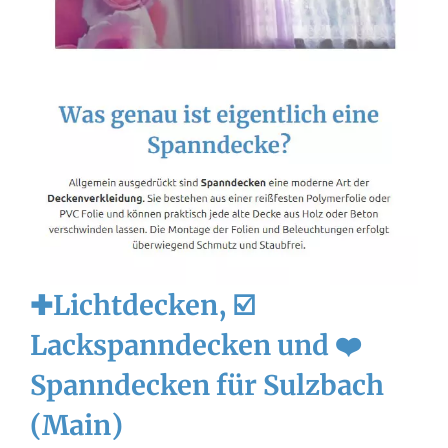
✚Lichtdecken, ☑️
Lackspanndecken und ❤️
Spanndecken für Sulzbach
(Main)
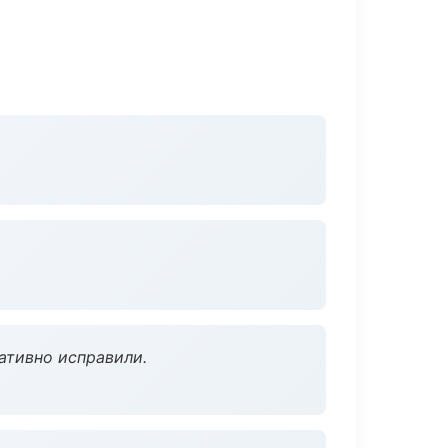
ативно исправили.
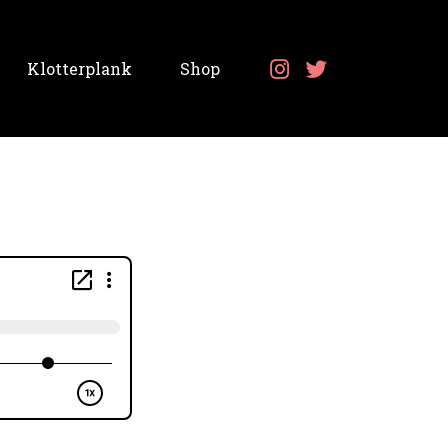
Klotterplank
Shop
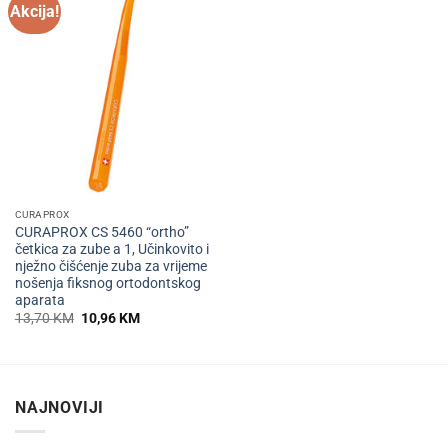
Akcija!
CURAPROX
CURAPROX CS 5460 “ortho”
četkica za zube a 1, Učinkovito i
nježno čišćenje zuba za vrijeme
nošenja fiksnog ortodontskog
aparata
Izvorna
Trenutna
13,70
KM
10,96
KM
cijena
cijena
bila
je:
je:
10,96 KM.
13,70 KM.
NAJNOVIJI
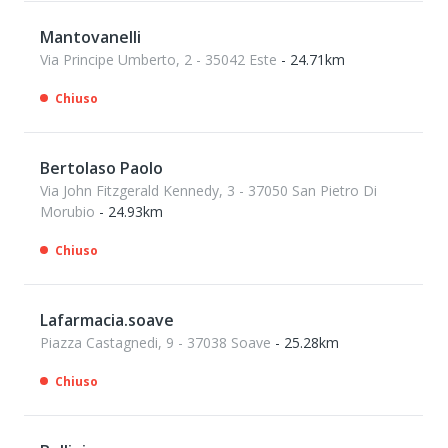
Mantovanelli
Via Principe Umberto, 2 - 35042 Este
- 24.71km
Chiuso
Bertolaso Paolo
Via John Fitzgerald Kennedy, 3 - 37050 San Pietro Di
Morubio
- 24.93km
Chiuso
Lafarmacia.soave
Piazza Castagnedi, 9 - 37038 Soave
- 25.28km
Chiuso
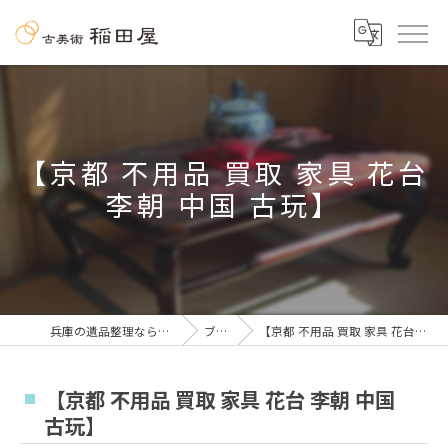
【京都 不用品 買取 家具 花台
李朝 中国 古玩】
兵庫の遺品整理なら古美術 稲田屋
ブログ
【京都 不用品 買取 家具 花台 李朝 中国 古玩】
【京都 不用品 買取 家具 花台 李朝 中国
古玩】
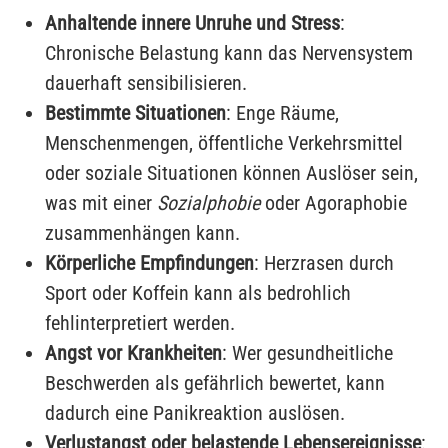
Anhaltende innere Unruhe und Stress
:
Chronische Belastung kann das Nervensystem
dauerhaft sensibilisieren.
Bestimmte Situationen
: Enge Räume,
Menschenmengen, öffentliche Verkehrsmittel
oder soziale Situationen können Auslöser sein,
was mit einer
Sozialphobie
oder Agoraphobie
zusammenhängen kann.
Körperliche Empfindungen
: Herzrasen durch
Sport oder Koffein kann als bedrohlich
fehlinterpretiert werden.
Angst vor Krankheiten
: Wer gesundheitliche
Beschwerden als gefährlich bewertet, kann
dadurch eine Panikreaktion auslösen.
Verlustangst oder belastende Lebensereignisse
:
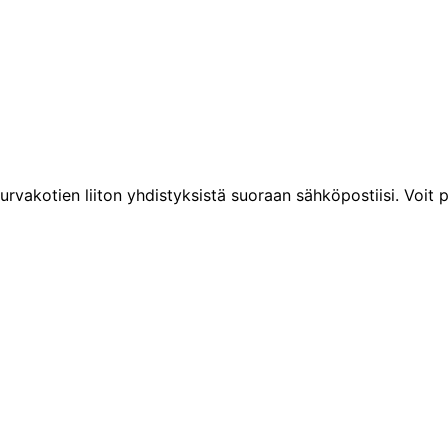
urvakotien liiton yhdistyksistä suoraan sähköpostiisi. Voit p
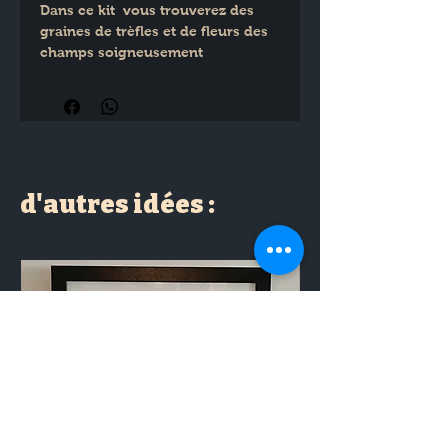
Dans ce kit  vous trouverez des 
graines de trèfles et de fleurs des 
champs soigneusement 
sélectionnées  du terreau adapté  
ainsi qu'un guide d'instructions 
détaillé pour vous aider à réussir 
votre semis. Il suffit de suivre les 
étapes simples et de regarder vos 
fleurs pousser!
d'autres idées :
Ce kit contient :
2 pastilles de terre compactées qui 
gonflent à l'arrosage
1 sachet de graines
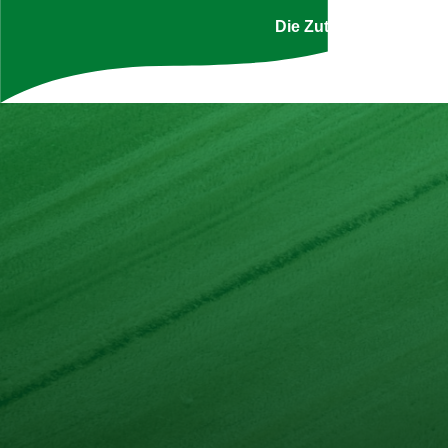
Die Zutatenliste ist g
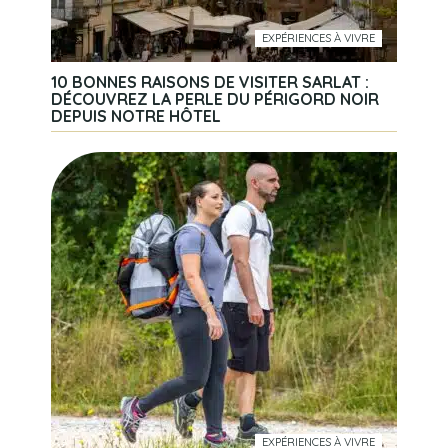
EXPÉRIENCES À VIVRE
10 BONNES RAISONS DE VISITER SARLAT :
DÉCOUVREZ LA PERLE DU PÉRIGORD NOIR
DEPUIS NOTRE HÔTEL
EXPÉRIENCES À VIVRE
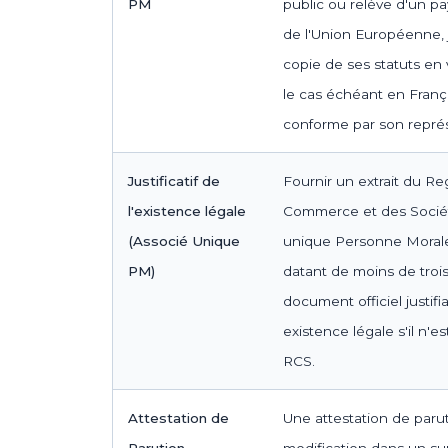
PM
public ou relève d'un 
de l'Union Européenne, 
copie de ses statuts en 
le cas échéant en França
conforme par son représ
Justificatif de
Fournir un extrait du Re
l'existence légale
Commerce et des Sociét
(Associé Unique
unique Personne Morale 
PM)
datant de moins de trois
document officiel justifi
existence légale s'il n'es
RCS.
Attestation de
Une attestation de parut
Parution
modification dans un su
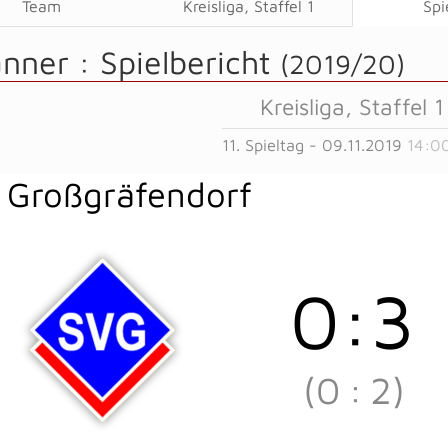
Team
Kreisliga, Staffel 1
Spi
änner :
Spielbericht
(2019/20)
Kreisliga, Staffel 1
11. Spieltag - 09.11.2019
14:0
 Großgräfendorf
0
:
3
(0
:
2)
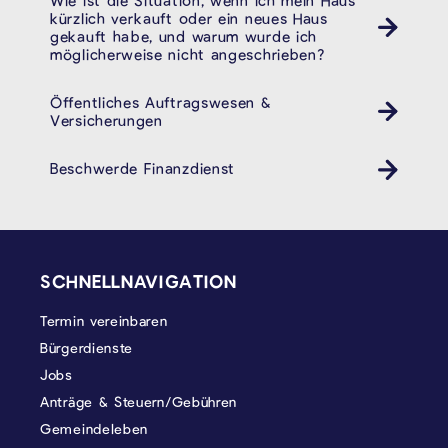
kürzlich verkauft oder ein neues Haus
gekauft habe, und warum wurde ich
möglicherweise nicht angeschrieben?
Öffentliches Auftragswesen &
Versicherungen
Beschwerde Finanzdienst
SEITENFUSS
SCHNELLNAVIGATION
Termin vereinbaren
Bürgerdienste
Jobs
Anträge & Steuern/Gebühren
Gemeindeleben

========================================================================

EXERCISE GOAL:
Pick out every line above that holds the word "fleurs" and copy it.

RESPONSE AREA:
graines de trèfles et de fleurs des 
fleurs pousser!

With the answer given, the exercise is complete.